The Problem with UI Testing

While our interactive agents were fun to watch, we needed hard data:

Visual testing is slow and subjective
Sample sizes were too small for statistical significance
No way to compare strategies fairly across hundreds of games
Performance bottlenecked by animations and rendering

We needed to go headless.

Building the Test Harness

Headless Game Engine

First, we stripped out all UI dependencies to create a pure game logic engine:

export class HeadlessGame {
  private state: GameState;
  private random: RandomGenerator;
  private moveCount: number = 0;

  constructor(config: HeadlessGameConfig = {}) {
    this.random = config.seed !== undefined 
      ? new SeededRandomGenerator(config.seed)
      : new DefaultRandomGenerator();
    this.state = this.initializeGame(config.gridSize || 4);
  }

  public makeMove(direction: Direction): boolean {
    if (this.state.isGameOver) return false;
    
    const moveResult = this.simulateMove(this.state.grid, direction);
    if (!moveResult.hasChanged) return false;

    // Update state and add random tile
    this.state.grid = moveResult.newGrid;
    this.state.score += moveResult.scoreIncrease;
    this.moveCount++;
    
    const tileResult = addRandomTile(this.state.grid, this.random);
    this.state.grid = tileResult.grid;
    
    this.state.isGameOver = this.isGameOver();
    return true;
  }
}

Key optimizations:

Seeded randomness for reproducible tests
No animations or DOM manipulation
Pure function move simulation
Batch processing of multiple games

Benchmarking Framework

Then we built a statistical analysis framework:

export class AgentBenchmark {
  async runBenchmark(config: BenchmarkConfig): Promise<BenchmarkComparison> {
    const results: StrategyStats[] = [];

    for (const strategy of this.strategies) {
      const stats = await this.benchmarkStrategy(strategy, config);
      results.push(stats);
    }

    return {
      strategies: results,
      summary: this.generateSummary(results),
      runConfig: config
    };
  }

  private calculateStats(name: string, results: SimulationResult[]): StrategyStats {
    const scores = results.map(r => r.score);
    const moves = results.map(r => r.moves);
    const maxTiles = results.map(r => r.maxTile);

    return {
      name,
      runs: results.length,
      avgScore: Math.round(this.average(scores)),
      scoreStdDev: Math.round(this.standardDeviation(scores, avgScore)),
      maxTileDistribution: this.getDistribution(maxTiles),
      // ... more stats
    };
  }
}

Strategy Adapters

We created adapters to test the actual UI strategies in the headless environment:

// Real Strategy Adapters - using actual UI implementations
export const expectimaxStrategy: BenchmarkStrategy = {
  name: "Expectimax",
  description: "Uses expectimax search with weighted heuristics from the real UI strategy",
  strategy: (game: HeadlessGame): Direction | null => {
    const expectimax = new ExpectimaxStrategy();
    const gameState = convertGameState(game);
    return expectimax.getNextMove(gameState);
  }
};

export const greedyStrategy: BenchmarkStrategy = {
  name: "Greedy", 
  description: "Always makes the move that creates the most merges immediately",
  strategy: (game: HeadlessGame): Direction | null => {
    const greedy = new GreedyStrategy();
    const gameState = convertGameState(game);
    return greedy.getNextMove(gameState);
  }
};

This ensures our benchmarks reflect the actual user experience from the interactive game.

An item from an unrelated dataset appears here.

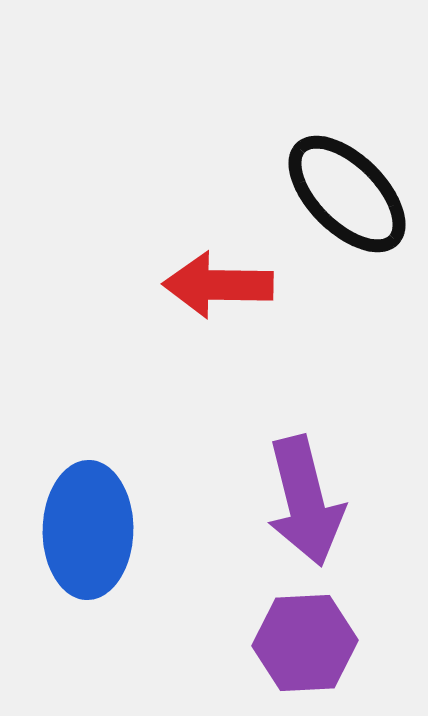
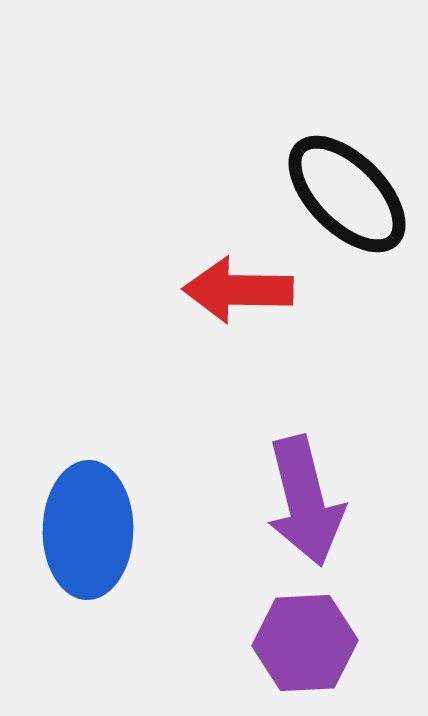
red arrow: moved 20 px right, 5 px down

The Results: Real UI Strategy Performance Analysis

Testing the actual strategies from our UI revealed fascinating performance characteristics:

🏆 Performance Rankings (Real Strategies)

By Average Score:

Expectimax - 3,090 points (most sophisticated)
Greedy - 2,849 points (excellent efficiency)
Corner Master - 1,461 points (underperforming expectations)
Snake Builder - 1,185 points (similar to baseline)
Random - 1,133 points (baseline)

📊 Key Insights

Expectimax Dominance with a Cost:

Highest scores as expected from game tree search
782ms per game (400x slower than other strategies)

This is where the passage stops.